For 1m³ of M7.5 (1:4:8) grade
- Let contractor’s profit is 10%, then 10% of 5655 = Rs. 565.5
- Total cost = Rs. (5655 + 565.5) = Rs. 6220.50.
For 1m³ of M10 (1:3:6) grade
- Let contractor’s profit is 10%, then 10% of 5997 = Rs. 599.7
- Total cost = Rs. (5997 + 599.7) = Rs. 6596.70.

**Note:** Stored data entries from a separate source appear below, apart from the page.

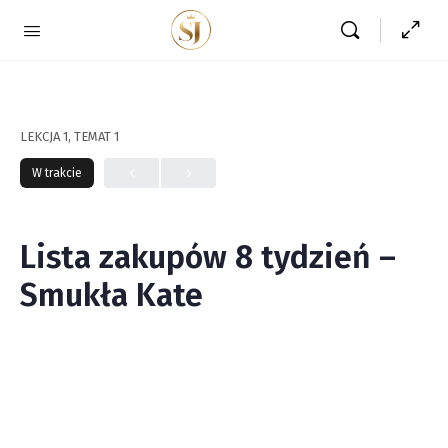
LEKCJA 1, TEMAT 1
W trakcie
Lista zakupów 8 tydzień –
Smukła Kate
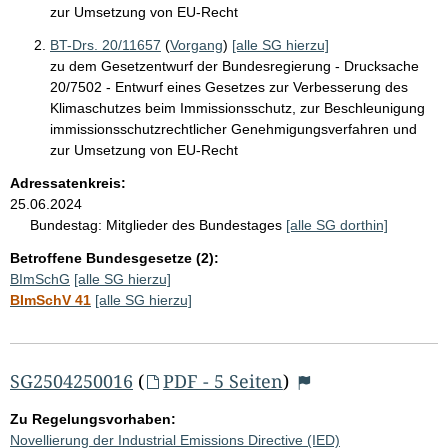
zur Umsetzung von EU-Recht
BT-Drs. 20/11657
(
Vorgang
)
[alle SG hierzu]
zu dem Gesetzentwurf der Bundesregierung - Drucksache
20/7502 - Entwurf eines Gesetzes zur Verbesserung des
Klimaschutzes beim Immissionsschutz, zur Beschleunigung
immissionsschutzrechtlicher Genehmigungsverfahren und
zur Umsetzung von EU-Recht
Adressatenkreis:
25.06.2024
Bundestag:
Mitglieder des Bundestages
[alle SG dorthin]
Betroffene Bundesgesetze (2):
BImSchG
[alle SG hierzu]
BImSchV 41
[alle SG hierzu]
SG2504250016
(
PDF - 5 Seiten
)
Zu Regelungsvorhaben:
Novellierung der Industrial Emissions Directive (IED)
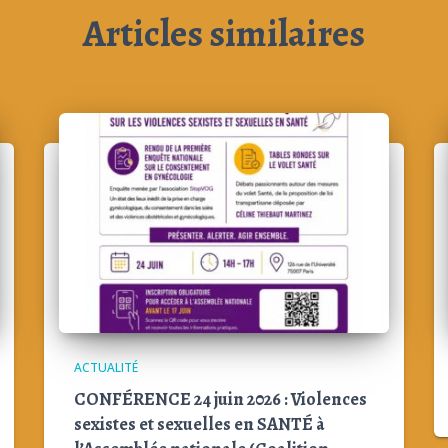
Articles similaires
ACTUALITÉ
CONFÉRENCE 24 juin 2026 : Violences
sexistes et sexuelles en SANTÉ à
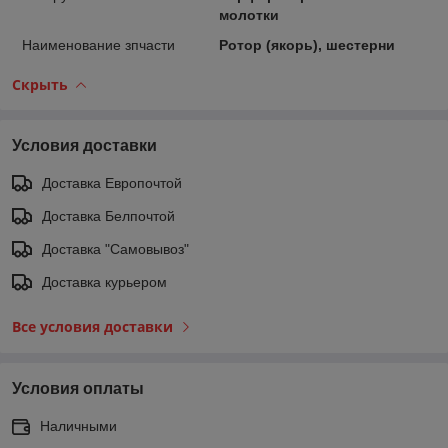
молотки
Наименование зпчасти
Ротор (якорь), шестерни
Скрыть
Условия доставки
Доставка Европочтой
Доставка Белпочтой
Доставка "Самовывоз"
Доставка курьером
Все условия доставки
Условия оплаты
Наличными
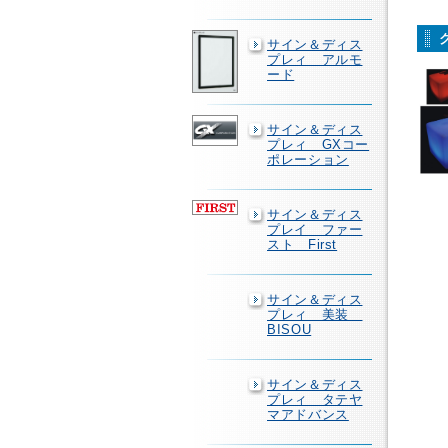
サイン＆ディス
プレィ アルモ
ード
サイン＆ディス
プレィ GXコー
ポレーション
サイン＆ディス
プレイ ファー
スト First
サイン＆ディス
プレィ 美装
BISOU
サイン＆ディス
プレィ タテヤ
マアドバンス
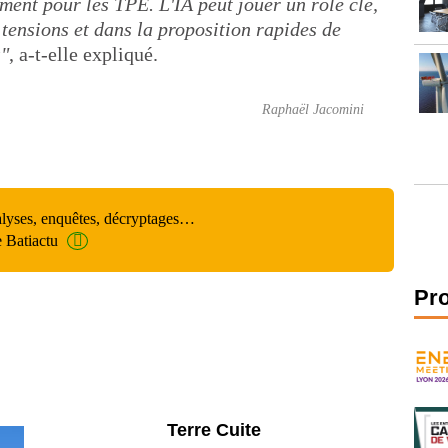
ment pour les TPE. L'IA peut jouer un rôle clé,
tensions et dans la proposition rapides de
s"
, a-t-elle expliqué.
Raphaël Jacomini
alyses, enquêtes, décryptages…
e Batiactu
Pr
Parking et garages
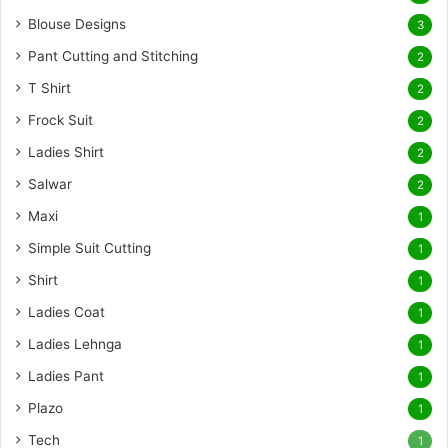
Blouse Designs
3
Pant Cutting and Stitching
2
T Shirt
2
Frock Suit
2
Ladies Shirt
2
Salwar
2
Maxi
1
Simple Suit Cutting
1
Shirt
1
Ladies Coat
1
Ladies Lehnga
1
Ladies Pant
1
Plazo
1
Tech
1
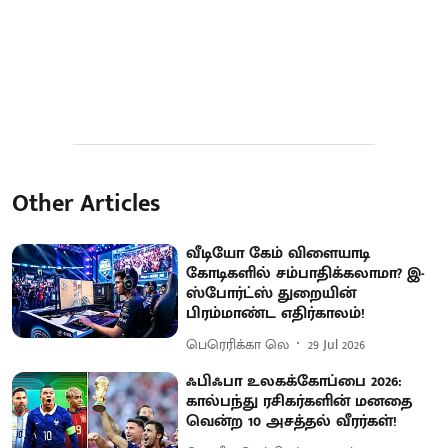
Other Articles
வீடியோ கேம் விளையாடி
கோடிகளில் சம்பாதிக்கலாமா? இ-
ஸ்போர்ட்ஸ் துறையின்
பிரம்மாண்ட எதிர்காலம்!
பெரெரிக்கா லெ
29 Jul 2026
ஃபிஃபா உலகக்கோப்பை 2026:
கால்பந்து ரசிகர்களின் மனதை
வென்ற 10 அசத்தல் வீரர்கள்!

Step 5: Rate Analysis for Floors

A floor has the subsequent modules.

Sub Base
Base.
Topping

Sub Base

Sub Base is the lower part of the floor.
Sub Base is developed by Lime Concrete or Lean Cement Concrete.
Concrete (1:4:8) or (1:3:6) is employed.
Sub Base isn’t required if the bottom is solid & strong.

Base

The base is developed directly over the sub-grade on the ground.
This part is formed with concrete (1:2:4).

Topping

The toppingis the topmost part of the ground.
The topping is sometimes developed with Terrazzo, Mosaic, Cement Concrete, and Tiles.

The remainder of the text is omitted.